Decoding with syntactic and non-syntactic phrases in a syntax-based machine translation system

  • Authors:
  • Greg Hanneman;Alon Lavie

  • Affiliations:
  • Carnegie Mellon University, Pittsburgh, PA;Carnegie Mellon University, Pittsburgh, PA

  • Venue:
  • SSST '09 Proceedings of the Third Workshop on Syntax and Structure in Statistical Translation
  • Year:
  • 2009

Quantified Score

Hi-index 0.00

Visualization

Abstract

A key concern in building syntax-based machine translation systems is how to improve coverage by incorporating more traditional phrase-based SMT phrase pairs that do not correspond to syntactic constituents.
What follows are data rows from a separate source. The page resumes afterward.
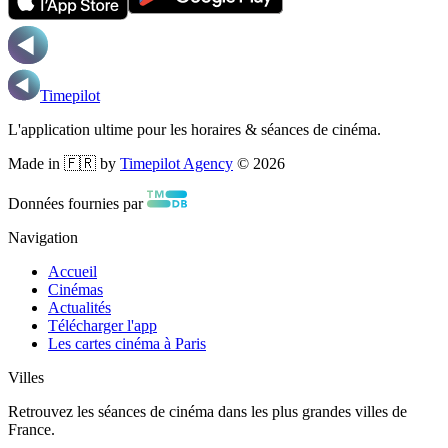
Timepilot
L'application ultime pour les horaires & séances de cinéma.
Made in 🇫🇷 by
Timepilot Agency
©
2026
Données fournies par
Navigation
Accueil
Cinémas
Actualités
Télécharger l'app
Les cartes cinéma à Paris
Villes
Retrouvez les séances de cinéma dans les plus grandes villes de
France.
At the same time, it is desirable to include as much syntactic information in the system as possible in order to carry out linguistically motivated reordering, for example. We apply an extended and modified version of the approach of Tinsley et al. (2007), extracting syntax-based phrase pairs from a large parallel parsed corpus, combining them with PBSMT phrases, and performing joint decoding in a syntax-based MT framework without loss of translation quality. This effectively addresses the low coverage of purely syntactic MT without discarding syntactic information. Further, we show the potential for improved translation results with the inclusion of a syntactic grammar. We also introduce a new syntax-prioritized technique for combining syntactic and non-syntactic phrases that reduces overall phrase table size and decoding time by 61%, with only a minimal drop in automatic translation metric scores.